SEALs began requesting computers more than two decades ago, but it took the
Navy brass this long to develop its own custom decompression algorithm and to
negotiate for a specially-designed unit that would allow that algorithm to be applied
to air, Nitrox or the Navy’s Mark XVI rebreather without requiring divers to reprogram
it underw ater. Then the Navy put out the project for competitive bids.
Dive computer pioneer, Cochran Undersea Technology, won the bid and filled
the bill by adapting its Commander model to the Navy’s specs. The Commander is the most aggressive sport diving computer
on the market — even more aggressive than the PADI tables, allowing no-deco limits of 60 fsw for 54 minutes. The
Commander also automatically adjusts for water temperature, salinity, actual rate of ascent and altitude (barometric pressure).
Moreover, each user can program it from a selection of 50 degrees of conservatism. The computer has passed hyperbaric
tests conducted by the Navy Experimental Diving Unit and Navy divers have begun testing it underwater.
There were several reasons why the Navy chose to go with its own algorithm, according to Dr. Dave Southerland, who’s
overseeing the reliability assessment of the Cochran computer for the NEDU. First, none of the existing sport diving algorithms
had been sufficiently documented by Navy standards. They are, after all, closely guarded by the manufacturers as
trade secrets and there is very little information available on their performance. The Navy felt more confident developing its
own decompression profiles, which are based on the assumptions that users are all 25 years old and in tip-top shape, working
harder than recreational divers, in more hazardous environments, and willing to accept more risk. For sport divers, “the dive
itself is the ultimate objective,” as Dave Southerland points out. However, “for SEALs, water is camouflage.”
That said, the algorithm in the Cochran Navy model is more aggressive than sport computer formulas in some ways, but
more conservative in others. For instance, it allows dives to 60 fsw for more than 60 minutes with no decompression. But
once it kicks into deco mode, it typically calls for longer decompression times.

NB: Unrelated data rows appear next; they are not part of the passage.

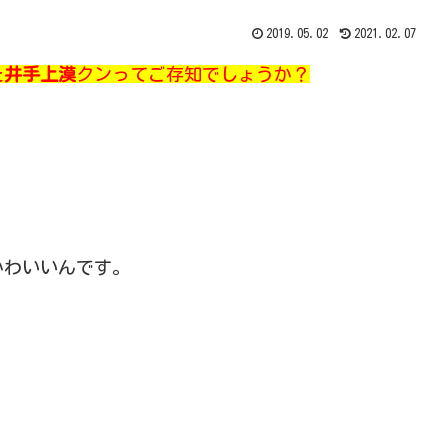
2019.05.02
2021.02.07
た
井手上漠
クンってご存知でしょうか？
かわいいんです。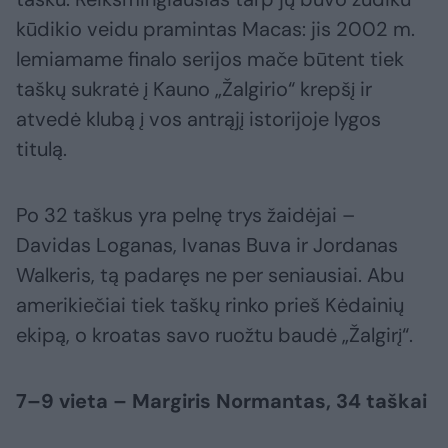
kūdikio veidu pramintas Macas: jis 2002 m.
lemiamame finalo serijos mače būtent tiek
taškų sukratė į Kauno „Žalgirio“ krepšį ir
atvedė klubą į vos antrąjį istorijoje lygos
titulą.
Po 32 taškus yra pelnę trys žaidėjai –
Davidas Loganas, Ivanas Buva ir Jordanas
Walkeris, tą padaręs ne per seniausiai. Abu
amerikiečiai tiek taškų rinko prieš Kėdainių
ekipą, o kroatas savo ruožtu baudė „Žalgirį“.
7–9 vieta – Margiris Normantas, 34 taškai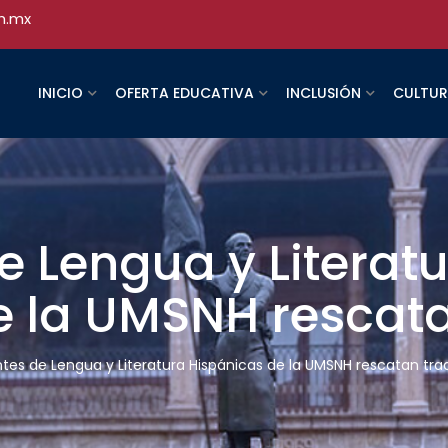
h.mx
INICIO
OFERTA EDUCATIVA
INCLUSIÓN
CULTU
e Lengua y Literat
e la UMSNH rescata
ntes de Lengua y Literatura Hispánicas de la UMSNH rescatan tra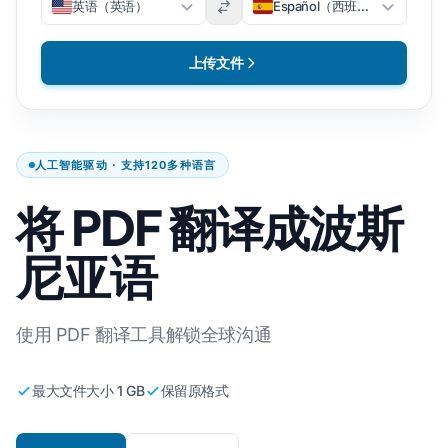
英语（英语）
Español（西班牙语）
上传文件
人工智能驱动 · 支持120多种语言
将 PDF 翻译成波斯
尼亚语
使用 PDF 翻译工具解锁全球沟通
最大文件大小 1 GB
保留原格式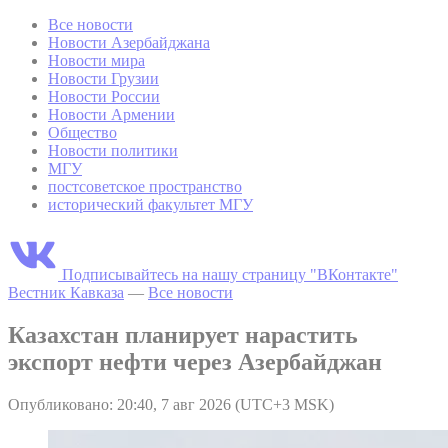
Все новости
Новости Азербайджана
Новости мира
Новости Грузии
Новости России
Новости Армении
Общество
Новости политики
МГУ
постсоветское пространство
исторический факультет МГУ
Подписывайтесь на нашу страницу "ВКонтакте"
Вестник Кавказа
—
Все новости
Казахстан планирует нарастить
экспорт нефти через Азербайджан
Опубликовано: 20:40, 7 авг 2026 (UTC+3 MSK)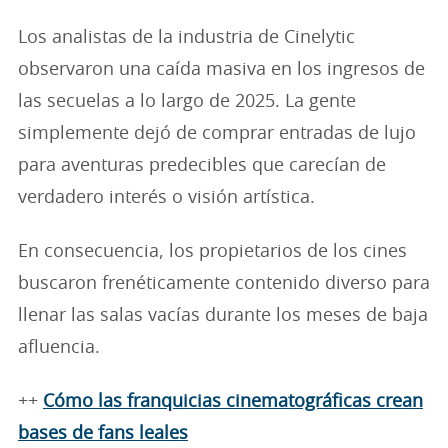
Los analistas de la industria de Cinelytic
observaron una caída masiva en los ingresos de
las secuelas a lo largo de 2025. La gente
simplemente dejó de comprar entradas de lujo
para aventuras predecibles que carecían de
verdadero interés o visión artística.
En consecuencia, los propietarios de los cines
buscaron frenéticamente contenido diverso para
llenar las salas vacías durante los meses de baja
afluencia.
++
Cómo las franquicias cinematográficas crean
bases de fans leales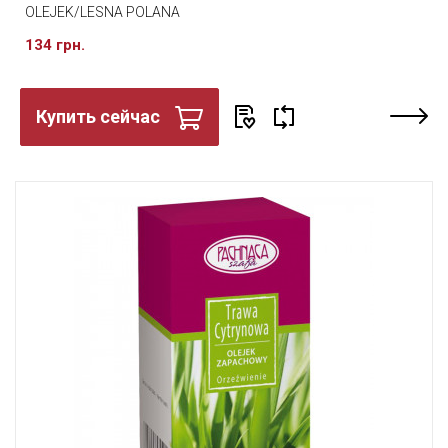
OLEJEK/LESNA POLANA
134 грн.
Купить сейчас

The SEALs have already made some suggestions for tweaking the Cochran computer (“empirical modifications” in
Southerland’s terminology). “Too often the end user has not had input” to the development of military technology, he
points out. If the Navy model gets the final blessing, then the Naval Sea Systems Command (the approving authority for navy
dive gear) may make it available to other military divers, as well.
But don’t look for the Cochran Navy unit to show up in dive shops. Sport divers looking to push their no-deco limits must
make do with the Cochran Commander, which retails for $495-$1,450 depending on such options as Nitrox compatibility
and choice of backlighting color.
By the way, the developer of the computer, 59-year-old Michael Cochran, co-invented the microcomputer at Texas
Instruments in the 1970s and then used this so-called miracle chip to build TI’s first hand-held scientific calculator. Cochran
got hooked on diving 17 years in the Bahamas. In 1993 he introduced the first wireless, wrist-worn dive computer at the
DEMA show. Cochran says they have a return rate of less than 1 percent. “Most returned units come back because the diver
has opened the case to see how it works,” he says. “We call these curiosity failures.”